Which drugs are under price control?
- Every few years, the Health Ministry, in consultation with experts, draws up a National List of Essential Medicines (NLEM).
- These medicines, deemed essential for the treatment of common conditions, automatically come under price control.
- Under NLEM 2015, a total 376 drugs are under price control.
- In addition, the government has the power to bring any item of medical necessity under price control. (Para 19 of the Drug Price Control Order, 2013) This provision was used to regulate the prices of cardiac stents and knee implants.
How are ceiling prices calculated?
- The ceiling price is the average of prices of all brands of a medicine with more than 1% market share.
- NPPA is constantly in the process of fixing ceiling prices.
About National Pharmaceutical Pricing Authority (NPPA)
- The National Pharmaceutical Pricing Authority (NPPA) is a government regulatory agency that controls the prices of pharmaceutical drugs in India.
- NPPA is an organization of the Government of India which was established to fix/ revise the prices of controlled bulk drugs and formulations and to enforce prices and availability of the medicines in the country, under the Drugs (Prices Control) Order.
- The organization is also entrusted with the task of recovering amounts overcharged by manufacturers for the controlled drugs from the consumers.

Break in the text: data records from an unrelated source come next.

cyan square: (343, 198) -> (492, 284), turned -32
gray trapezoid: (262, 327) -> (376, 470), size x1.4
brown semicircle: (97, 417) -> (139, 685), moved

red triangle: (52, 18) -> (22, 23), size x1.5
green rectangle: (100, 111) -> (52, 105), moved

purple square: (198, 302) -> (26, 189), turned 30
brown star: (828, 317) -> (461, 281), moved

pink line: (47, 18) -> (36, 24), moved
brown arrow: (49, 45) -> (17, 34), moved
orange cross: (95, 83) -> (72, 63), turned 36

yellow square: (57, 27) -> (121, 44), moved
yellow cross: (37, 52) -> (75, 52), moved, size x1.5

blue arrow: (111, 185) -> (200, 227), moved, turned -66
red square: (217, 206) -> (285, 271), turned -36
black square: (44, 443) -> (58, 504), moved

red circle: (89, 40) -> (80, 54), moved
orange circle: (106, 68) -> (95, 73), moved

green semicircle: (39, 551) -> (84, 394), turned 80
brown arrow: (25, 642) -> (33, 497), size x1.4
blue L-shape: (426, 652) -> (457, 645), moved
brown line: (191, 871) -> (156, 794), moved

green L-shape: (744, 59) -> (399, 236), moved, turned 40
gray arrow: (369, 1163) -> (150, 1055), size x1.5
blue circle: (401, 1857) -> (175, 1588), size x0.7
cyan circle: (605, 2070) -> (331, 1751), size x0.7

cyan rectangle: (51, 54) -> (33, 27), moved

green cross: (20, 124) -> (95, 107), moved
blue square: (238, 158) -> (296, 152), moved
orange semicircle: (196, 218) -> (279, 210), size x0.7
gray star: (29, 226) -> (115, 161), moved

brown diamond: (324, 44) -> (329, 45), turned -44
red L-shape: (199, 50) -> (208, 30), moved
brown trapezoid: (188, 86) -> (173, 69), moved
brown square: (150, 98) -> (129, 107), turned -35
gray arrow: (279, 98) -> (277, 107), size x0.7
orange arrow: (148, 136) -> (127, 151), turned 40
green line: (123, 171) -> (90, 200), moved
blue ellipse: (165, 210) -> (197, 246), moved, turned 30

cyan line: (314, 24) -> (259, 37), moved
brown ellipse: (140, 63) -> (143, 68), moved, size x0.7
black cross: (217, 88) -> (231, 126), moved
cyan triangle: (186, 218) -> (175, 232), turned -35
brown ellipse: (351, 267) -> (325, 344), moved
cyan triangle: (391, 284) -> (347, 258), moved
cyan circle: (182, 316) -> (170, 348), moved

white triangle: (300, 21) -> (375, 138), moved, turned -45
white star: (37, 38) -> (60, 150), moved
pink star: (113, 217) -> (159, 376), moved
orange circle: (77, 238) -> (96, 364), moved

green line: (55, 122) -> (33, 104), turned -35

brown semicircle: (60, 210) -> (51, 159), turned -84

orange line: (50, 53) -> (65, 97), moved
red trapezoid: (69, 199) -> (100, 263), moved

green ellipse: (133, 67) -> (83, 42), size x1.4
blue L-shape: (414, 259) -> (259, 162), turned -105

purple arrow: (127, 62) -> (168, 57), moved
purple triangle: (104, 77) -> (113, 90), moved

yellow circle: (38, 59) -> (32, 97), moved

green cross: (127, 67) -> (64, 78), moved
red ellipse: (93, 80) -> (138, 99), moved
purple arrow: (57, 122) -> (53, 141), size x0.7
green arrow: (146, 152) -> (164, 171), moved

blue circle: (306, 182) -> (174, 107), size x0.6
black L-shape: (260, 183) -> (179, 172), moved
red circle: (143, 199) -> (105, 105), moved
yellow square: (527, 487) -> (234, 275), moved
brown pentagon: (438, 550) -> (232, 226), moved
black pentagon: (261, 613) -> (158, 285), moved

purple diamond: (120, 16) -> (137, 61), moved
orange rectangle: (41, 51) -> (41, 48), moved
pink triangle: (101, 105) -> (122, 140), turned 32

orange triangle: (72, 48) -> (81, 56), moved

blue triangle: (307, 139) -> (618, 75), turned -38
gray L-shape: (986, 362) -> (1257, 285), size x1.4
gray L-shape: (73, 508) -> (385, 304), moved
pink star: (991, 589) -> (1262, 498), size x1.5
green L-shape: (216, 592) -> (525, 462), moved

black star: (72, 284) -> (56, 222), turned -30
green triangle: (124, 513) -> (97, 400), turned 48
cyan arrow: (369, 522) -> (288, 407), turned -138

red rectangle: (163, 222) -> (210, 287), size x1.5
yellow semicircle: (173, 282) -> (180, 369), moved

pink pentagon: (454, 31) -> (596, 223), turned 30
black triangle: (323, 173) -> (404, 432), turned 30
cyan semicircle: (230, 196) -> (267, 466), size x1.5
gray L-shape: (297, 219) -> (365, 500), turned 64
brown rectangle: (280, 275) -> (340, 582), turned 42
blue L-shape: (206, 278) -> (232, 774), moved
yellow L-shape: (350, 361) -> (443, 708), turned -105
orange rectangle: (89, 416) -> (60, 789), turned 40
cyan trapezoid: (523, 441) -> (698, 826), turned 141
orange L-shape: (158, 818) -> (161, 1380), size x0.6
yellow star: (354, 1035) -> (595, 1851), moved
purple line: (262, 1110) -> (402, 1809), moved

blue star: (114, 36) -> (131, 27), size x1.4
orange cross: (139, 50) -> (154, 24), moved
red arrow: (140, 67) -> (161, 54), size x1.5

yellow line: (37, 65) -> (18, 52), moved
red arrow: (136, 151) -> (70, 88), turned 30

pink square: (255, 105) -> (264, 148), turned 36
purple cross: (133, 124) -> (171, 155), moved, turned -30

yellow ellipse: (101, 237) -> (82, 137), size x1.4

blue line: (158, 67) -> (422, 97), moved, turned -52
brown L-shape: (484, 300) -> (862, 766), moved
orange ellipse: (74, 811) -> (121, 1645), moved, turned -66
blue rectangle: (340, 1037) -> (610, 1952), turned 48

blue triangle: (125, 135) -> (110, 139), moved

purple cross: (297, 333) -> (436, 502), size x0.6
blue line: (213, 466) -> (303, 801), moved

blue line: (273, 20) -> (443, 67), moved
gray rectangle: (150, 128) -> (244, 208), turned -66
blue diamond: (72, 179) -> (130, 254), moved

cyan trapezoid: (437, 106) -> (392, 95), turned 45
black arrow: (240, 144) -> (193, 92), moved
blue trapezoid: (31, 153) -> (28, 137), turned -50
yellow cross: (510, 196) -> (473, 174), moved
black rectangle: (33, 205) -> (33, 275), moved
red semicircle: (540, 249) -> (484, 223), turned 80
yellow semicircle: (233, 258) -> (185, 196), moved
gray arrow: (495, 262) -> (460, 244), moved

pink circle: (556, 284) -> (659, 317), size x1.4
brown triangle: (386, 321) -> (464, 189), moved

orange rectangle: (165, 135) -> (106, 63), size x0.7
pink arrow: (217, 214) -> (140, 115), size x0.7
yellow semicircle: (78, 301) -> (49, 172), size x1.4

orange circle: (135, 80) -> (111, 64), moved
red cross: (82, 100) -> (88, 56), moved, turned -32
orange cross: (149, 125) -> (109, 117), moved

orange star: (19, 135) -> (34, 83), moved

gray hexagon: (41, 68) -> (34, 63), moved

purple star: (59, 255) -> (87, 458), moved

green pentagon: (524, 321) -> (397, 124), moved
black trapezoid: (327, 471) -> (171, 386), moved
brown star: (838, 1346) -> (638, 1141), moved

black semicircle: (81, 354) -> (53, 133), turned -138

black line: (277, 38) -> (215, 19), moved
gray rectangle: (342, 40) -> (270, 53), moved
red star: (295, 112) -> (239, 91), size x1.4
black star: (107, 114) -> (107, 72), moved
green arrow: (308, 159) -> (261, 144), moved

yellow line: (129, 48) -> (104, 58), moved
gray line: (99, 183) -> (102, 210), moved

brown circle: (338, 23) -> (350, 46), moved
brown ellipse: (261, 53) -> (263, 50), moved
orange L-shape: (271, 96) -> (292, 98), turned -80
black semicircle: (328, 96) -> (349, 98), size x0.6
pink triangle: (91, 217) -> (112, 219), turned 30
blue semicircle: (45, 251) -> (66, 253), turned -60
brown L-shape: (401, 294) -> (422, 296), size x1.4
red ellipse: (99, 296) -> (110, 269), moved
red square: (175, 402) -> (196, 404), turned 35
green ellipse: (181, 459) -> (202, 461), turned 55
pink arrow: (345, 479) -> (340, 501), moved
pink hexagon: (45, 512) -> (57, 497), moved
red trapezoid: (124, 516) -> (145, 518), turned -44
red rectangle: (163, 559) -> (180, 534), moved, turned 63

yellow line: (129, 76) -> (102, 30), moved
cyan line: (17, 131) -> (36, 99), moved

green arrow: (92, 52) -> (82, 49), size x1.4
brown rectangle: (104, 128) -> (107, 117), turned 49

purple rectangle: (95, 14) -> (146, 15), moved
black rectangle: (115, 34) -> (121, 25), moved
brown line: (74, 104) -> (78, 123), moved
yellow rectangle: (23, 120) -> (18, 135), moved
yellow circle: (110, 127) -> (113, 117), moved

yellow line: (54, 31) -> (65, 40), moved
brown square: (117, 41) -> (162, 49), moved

- It also monitors the prices of decontrolled drugs in order to keep them at reasonable levels.
- Its parent organisation is Department of Pharmaceuticals, Ministry of Chemicals and Fertilizers.
Drug Price Control Orders
- The NPPA regularly publishes lists of medicines and their maximum ceiling prices.
- Drug Price Control Orders (DPCO) are issued by the Government, in exercise of the powers conferred under section 3 of the Essential Commodities Act, 1955, for enabling the Government to declare a ceiling price for essential and life saving medicines (as per a prescribed formula) so as to ensure that these medicines are available at a reasonable price to the general public.
Functions of NPPA
- To implement and enforce the provisions of the Drugs (Prices Control) Order in accordance with the powers delegated to it.
- To deal with all legal matters arising out of the decisions of the Authority.
- To monitor the availability of drugs, identify shortages, if any, and to take remedial steps.
- To collect/ maintain data on production, exports and imports, market share of individual companies, profitability of companies etc, for bulk drugs and formulations.
- To undertake and/ or sponsor relevant studies in respect of pricing of drugs/ pharmaceuticals.
- To recruit/ appoint the officers and other staff members of the Authority, as per rules and procedures laid down by the Government.
- To render advice to the Central Government on changes/ revisions in the drug policy.
- To render assistance to the Central Government in the parliamentary matters relating to the drug pricing.